Jack Lear (Rutter) owns a fleet of trawlers and other craft along with some property. He has three daughters. We do not know whether the girls' mother has died or left him, but we know he is single and was a jack-the-lad back in the day as it seems that even his illegitimate offspring are girls, too! However, hos daughters aren't treated any differently to how boys would have been treated and they are brought up to work on the boats as deck-hands - and given names which, although girl's names, are shortened to be men's. So Morgana (Nicola Sanderson) becomes Morgan, Freda (Sarah Naughton) becomes Fred and Victoria (Olivia Onyehara) is Vic.
Now he is getting old, Jack decides to divide his empire between his daughters. All he wants is to be looked after in his old age, but when Vic says she can't promise him anything, he disowns her and divides his estate between Morgana and Freda. They employ local lawyer and gigolo, Edmund (Andy Cryer) to prepare the paperwork. He, of course, knows the extent of the riches the girls will inherit.
The set, designed by Kate Unwin, includes a ship's sail which is used to project images of waves to connect the audience with the sea, accompanied by Eliza Carthy's live percussion (performed by the actors who are not on stage) which further engages the audience and reminds us of times when fishing was not all calm seas and blue skies.
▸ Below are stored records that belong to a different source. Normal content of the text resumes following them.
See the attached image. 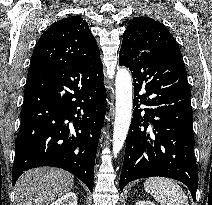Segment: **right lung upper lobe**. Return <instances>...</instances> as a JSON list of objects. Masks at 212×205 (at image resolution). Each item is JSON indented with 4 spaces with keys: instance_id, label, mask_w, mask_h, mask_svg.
Wrapping results in <instances>:
<instances>
[{
    "instance_id": "obj_1",
    "label": "right lung upper lobe",
    "mask_w": 212,
    "mask_h": 205,
    "mask_svg": "<svg viewBox=\"0 0 212 205\" xmlns=\"http://www.w3.org/2000/svg\"><path fill=\"white\" fill-rule=\"evenodd\" d=\"M97 42L79 16L53 23L40 37L32 54L28 75L47 69L101 65Z\"/></svg>"
}]
</instances>
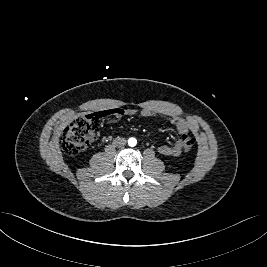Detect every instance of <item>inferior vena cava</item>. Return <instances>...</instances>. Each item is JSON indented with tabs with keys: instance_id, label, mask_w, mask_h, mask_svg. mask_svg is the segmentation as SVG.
Returning <instances> with one entry per match:
<instances>
[{
	"instance_id": "inferior-vena-cava-1",
	"label": "inferior vena cava",
	"mask_w": 267,
	"mask_h": 267,
	"mask_svg": "<svg viewBox=\"0 0 267 267\" xmlns=\"http://www.w3.org/2000/svg\"><path fill=\"white\" fill-rule=\"evenodd\" d=\"M126 144V139L118 137L117 139L114 140V145L117 147H122Z\"/></svg>"
}]
</instances>
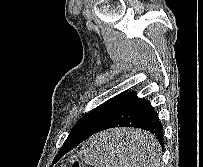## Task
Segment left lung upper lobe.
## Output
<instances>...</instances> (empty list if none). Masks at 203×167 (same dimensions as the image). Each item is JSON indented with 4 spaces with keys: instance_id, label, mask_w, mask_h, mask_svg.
Segmentation results:
<instances>
[{
    "instance_id": "1",
    "label": "left lung upper lobe",
    "mask_w": 203,
    "mask_h": 167,
    "mask_svg": "<svg viewBox=\"0 0 203 167\" xmlns=\"http://www.w3.org/2000/svg\"><path fill=\"white\" fill-rule=\"evenodd\" d=\"M123 96V93L109 99L94 110L83 116L70 131V136H77L82 134H89L95 130L98 125L108 116L111 110L114 108L116 103ZM57 158L58 155H57Z\"/></svg>"
}]
</instances>
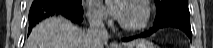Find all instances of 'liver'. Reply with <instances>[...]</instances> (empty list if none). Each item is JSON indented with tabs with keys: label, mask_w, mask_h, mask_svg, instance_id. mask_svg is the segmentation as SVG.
Returning <instances> with one entry per match:
<instances>
[{
	"label": "liver",
	"mask_w": 213,
	"mask_h": 48,
	"mask_svg": "<svg viewBox=\"0 0 213 48\" xmlns=\"http://www.w3.org/2000/svg\"><path fill=\"white\" fill-rule=\"evenodd\" d=\"M138 41L125 45L131 48ZM25 48H91L87 34L63 17H52L36 25Z\"/></svg>",
	"instance_id": "6515ba94"
}]
</instances>
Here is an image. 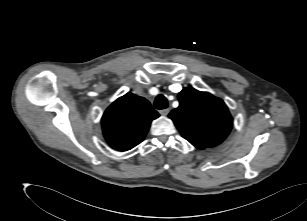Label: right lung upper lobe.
Listing matches in <instances>:
<instances>
[{
  "mask_svg": "<svg viewBox=\"0 0 307 221\" xmlns=\"http://www.w3.org/2000/svg\"><path fill=\"white\" fill-rule=\"evenodd\" d=\"M158 117L145 98L127 93L105 111L103 135L112 148L127 151L143 141L152 120Z\"/></svg>",
  "mask_w": 307,
  "mask_h": 221,
  "instance_id": "1",
  "label": "right lung upper lobe"
}]
</instances>
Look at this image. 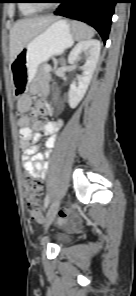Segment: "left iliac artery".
<instances>
[{
  "label": "left iliac artery",
  "mask_w": 136,
  "mask_h": 296,
  "mask_svg": "<svg viewBox=\"0 0 136 296\" xmlns=\"http://www.w3.org/2000/svg\"><path fill=\"white\" fill-rule=\"evenodd\" d=\"M49 200H50V197L45 196V208L49 205Z\"/></svg>",
  "instance_id": "left-iliac-artery-1"
}]
</instances>
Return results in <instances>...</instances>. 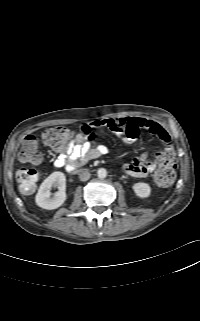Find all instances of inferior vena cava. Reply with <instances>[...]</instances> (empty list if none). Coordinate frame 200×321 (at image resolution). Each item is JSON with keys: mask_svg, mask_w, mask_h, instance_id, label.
Wrapping results in <instances>:
<instances>
[{"mask_svg": "<svg viewBox=\"0 0 200 321\" xmlns=\"http://www.w3.org/2000/svg\"><path fill=\"white\" fill-rule=\"evenodd\" d=\"M91 174L88 172V171H82L80 174H79V178L81 181H87L89 178H90Z\"/></svg>", "mask_w": 200, "mask_h": 321, "instance_id": "inferior-vena-cava-1", "label": "inferior vena cava"}]
</instances>
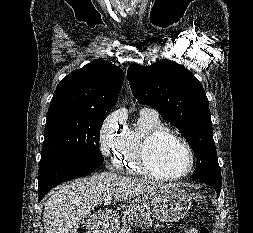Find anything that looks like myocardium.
Returning a JSON list of instances; mask_svg holds the SVG:
<instances>
[{"label":"myocardium","mask_w":253,"mask_h":233,"mask_svg":"<svg viewBox=\"0 0 253 233\" xmlns=\"http://www.w3.org/2000/svg\"><path fill=\"white\" fill-rule=\"evenodd\" d=\"M164 136H170L176 139L187 149L189 154V165L185 172L178 175H160L153 171V169L150 167V150L155 142ZM138 163L143 172L149 177L162 181H175L187 177L192 172L195 165V152L189 141L180 133L168 127H161L147 134L142 140L138 153Z\"/></svg>","instance_id":"obj_1"}]
</instances>
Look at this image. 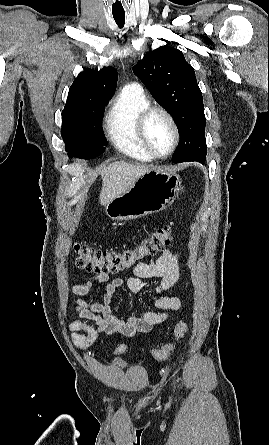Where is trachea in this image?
<instances>
[{
  "label": "trachea",
  "mask_w": 269,
  "mask_h": 445,
  "mask_svg": "<svg viewBox=\"0 0 269 445\" xmlns=\"http://www.w3.org/2000/svg\"><path fill=\"white\" fill-rule=\"evenodd\" d=\"M113 18L119 28H123L125 24V15H113Z\"/></svg>",
  "instance_id": "trachea-1"
}]
</instances>
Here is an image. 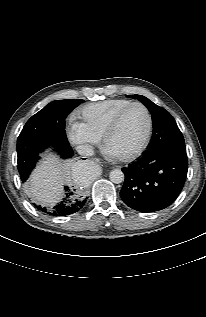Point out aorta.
Instances as JSON below:
<instances>
[{
    "label": "aorta",
    "mask_w": 206,
    "mask_h": 317,
    "mask_svg": "<svg viewBox=\"0 0 206 317\" xmlns=\"http://www.w3.org/2000/svg\"><path fill=\"white\" fill-rule=\"evenodd\" d=\"M97 172L98 168H96L95 164L87 162L80 167L77 175L81 181H88L95 177ZM109 178L111 182L119 184L124 181V173L120 169H114L110 172Z\"/></svg>",
    "instance_id": "obj_1"
}]
</instances>
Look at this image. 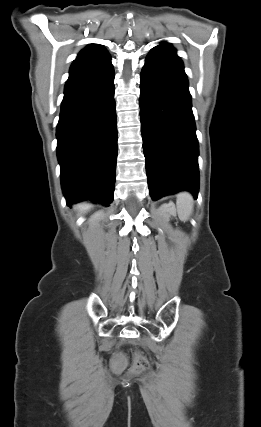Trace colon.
I'll use <instances>...</instances> for the list:
<instances>
[{
    "mask_svg": "<svg viewBox=\"0 0 261 427\" xmlns=\"http://www.w3.org/2000/svg\"><path fill=\"white\" fill-rule=\"evenodd\" d=\"M148 366V361L147 359L140 353L136 354L135 357V362H134V366H133V371L134 372H141L143 370H145Z\"/></svg>",
    "mask_w": 261,
    "mask_h": 427,
    "instance_id": "colon-1",
    "label": "colon"
}]
</instances>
This production is funny at times, includes some (pretend) audience participation, contrasts between real and mythical and includes a well-known Mike Waterson folk song, Three Day Millionaire, which had a few people singing along. Because the late Mike was a Hull lad, too, and he understood the challenges of working in the fishing industry. Trawler owners were treated like Kings when their boats came home full of fish, especially as fishing was such a dangerous occupation, but they were only one step away from tragedy. Jack Lear manages to avoid the dangers of the sea, but his life is still tragic.